Because of the smallness of the luminous disk, it was difficult at first to make out the appearance of things: they saw a corner of a branch ... and a leaf ... and another leaf ... and, next to it, nothing at all, nothing but the ray of light that seemed to reflect itself ...
Raoul passed his hand over that nothing, over that reflection.
"Hullo!" he said.
"The wall is a looking-glass!"
"Yes, a looking-glass!" said the Persian, in a tone of deep emotion.
And, passing the hand that held the pistol over his moist forehead, he added,
"We have dropped into the torture-chamber!" What the Persian knew of this torture-chamber and what there befell him and his companion shall be told in his own words, as set down in a manuscript which he left behind him, and which I copy VERBATIM.
Chapter XXI Interesting and Instructive Vicissitudes of a Persian in the Cellars of the Opera
THE PERSIAN'S NARRATIVE
It was the first time that I entered the house on the lake.
I had often begged the "trap-door lover," as we used to call Erik in my country, to open its mysterious doors to me.
He always refused.
I made very many attempts, but in vain, to obtain admittance.
Watch him as I might, after I first learned that he had taken up his permanent abode at the Opera, the darkness was always too thick to enable me to see how he worked the door in the wall on the lake.
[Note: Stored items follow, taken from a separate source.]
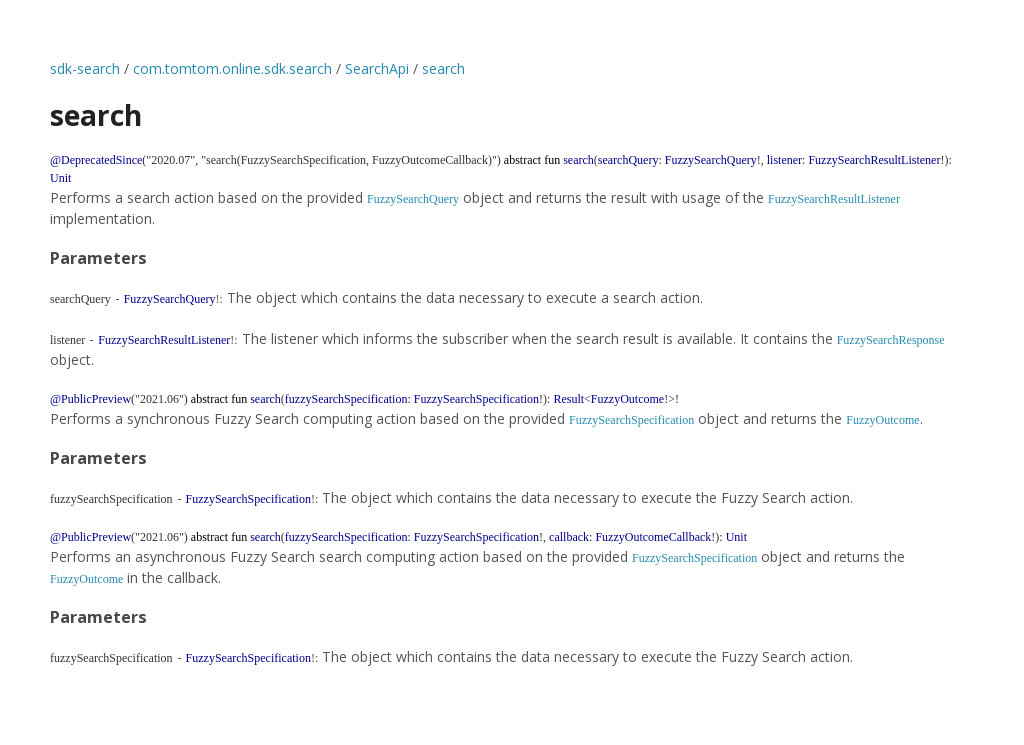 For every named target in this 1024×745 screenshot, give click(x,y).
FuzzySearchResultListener (834, 199)
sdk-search (85, 68)
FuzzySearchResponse (891, 340)
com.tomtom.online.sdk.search (232, 68)
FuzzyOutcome (882, 420)
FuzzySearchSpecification (631, 420)
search (443, 68)
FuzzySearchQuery (413, 199)
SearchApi (377, 68)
One day, when I thought myself alone, I stepped into the boat and rowed toward that part of the wall through which I had seen Erik disappear.
It was then that I came into contact with the siren who guarded the approach and whose charm was very nearly fatal to me.
I had no sooner put off from the bank than the silence amid which I floated on the water was disturbed by a sort of whispered singing that hovered all around me.
It was half breath, half music; it rose softly from the waters of the lake; and I was surrounded by it through I knew not what artifice.
It followed me, moved with me and was so soft that it did not alarm me.
On the contrary, in my longing to approach the source of that sweet and enticing harmony, I leaned out of my little boat over the water, for there was no doubt in my mind that the singing came from the water itself.
By this time, I was alone in the boat in the middle of the lake; the voice—for it was now distinctly a voice—was beside me, on the water.
I leaned over, leaned still farther. The lake was perfectly calm, and a moonbeam that passed through the air hole in the Rue Scribe showed me absolutely nothing on its surface, which was smooth and black as ink.
I shook my ears to get rid of a possible humming; but I soon had to accept the fact that there was no humming in the ears so harmonious as the singing whisper that followed and now attracted me.
Had I been inclined to superstition, I should have certainly thought that I had to do with some siren whose business it was to confound the traveler who should venture on the waters of the house on the lake.
Fortunately, I come from a country where we are too fond of fantastic things not to know them through and through; and I had no doubt but that I was face to face with some new invention of Erik's.